With a long-awaited first pro lap snapping down the Nashville drag strip, the crowd erupted as he came out of turn one in the lead.
“The first race in Nashville was an interesting one mentally since it was my first pro race. It wasn’t the biggest pro race ever, but it also wasn’t the easiest. I was racing guys that I have watched and looked up to. It was weird to line up in the gate instead of cheering for them. It was more of a ‘just go, see where we’re at physically. So I went out and tried to go as fast as possible, and that gave us a good gauge of where we were at, and we were pretty happy.”
With those race weekends come the feedback from those training you for success. Walking by the Tangent pit between pro rounds, you will oftentimes see Adams on the phone. On the other side is a coach with the experience to do it, Connor Fields.
“He (CF11) keeps it pretty simple. Treat it the same way you treated amateur last year. If you have a good lap, you reassess, see what you did good, see what you did badly, and what to work on. It makes ‘being a pro’ easier mentally in a way because he’s showing me how to work on myself and not worry about where I’m at versus the competition. There’s always this procedure of trying to better yourself, and that’s how he’s guided me through this year.”
Once you go into that next level of BMX, one of the most significant changes is the race day flow with the pro time schedule. With that, the race mindset is stretched out all day instead of multiple times a day for short periods.
“I love the time schedule... There’s more consistency to the race day now. When I show up, it’s against dudes that are putting in the work day to day, we’re all on that schedule. We all know when we’re racing, it’s a professional race. I love it ten times more because every lap, you’ve gotta give it gas. You can’t float your way to the final and then pop off a heater. You have to put in the work all day to get that win...Having to be in that zone for five to six hours that your racing is some of the biggest adrenaline rushes that I’ve ever had.”
Looking to the future races for Adams, Derby City is next on the list, which will be his first 8-meter race since his Junior National Championship in 2020. He explains his preparation for the event.
“It’s been two years since I’ve raced on one and a year since I rode on one since March of last year. The plan is to get on one this month, basically just getting comfortable on that while still keeping in mind that it’s the same mentally. We show up to race day, and there are still 5-6 race laps. The only difference is we’re starting on a taller hill.” Adams said, “Being in NorCal, you really don’t have access to an 8-meter; you really have to travel far. There is Chula down south and Tulsa now. With Tulsa being the cheaper option, I’ll spend some time there around your (USA BMX Foundation’s) Pro Exhibition race in September.”
With any rookie season for BMX’ers, a looming award at the end of the season is the Golden Crank award. With that member chosen title, there is sometimes an added pressure to perform.
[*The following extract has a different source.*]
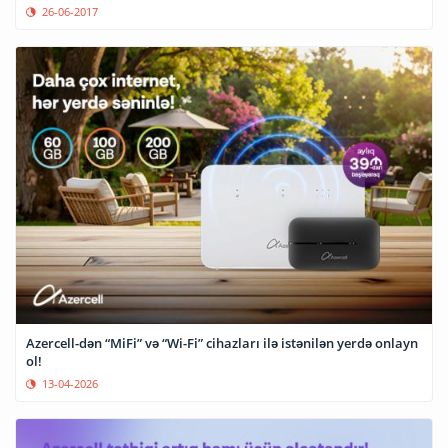
26-06-2017
Azercell-dən “MiFi” və “Wi-Fi” cihazları ilə istənilən yerdə onlayn
ol!
13-04-2026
“This year’s a little more fun than others. It’s my rookie year, and there’s not a whole lot of expectations, just go out swinging, and no matter how I perform, nobody’s mad or disappointed. So expectation wise there’s not much. I’m looking forward to these races more than being nervous or dreading them.”
With Adams grinding away at his rookie season, testing his speed, and having fun while doing it, what is the rookie looking forward to?
“I’m really looking forward to Grands. USA BMX has the new gate, and I haven’t been able to ride that yet; it seems super interesting, so I’m looking forward to riding that at Grands. It will be my first professional Grands, and while I’ve been in the NAG 5 Challenge but the NAG 5 guys aren’t the main guys in the show, so I want to be in the main event rolling out and doing three finals, putting it in there. Obviously, my small hills are ok, and with Grands racing, I really like the vibe there, so I’m excited for my professional Grands.”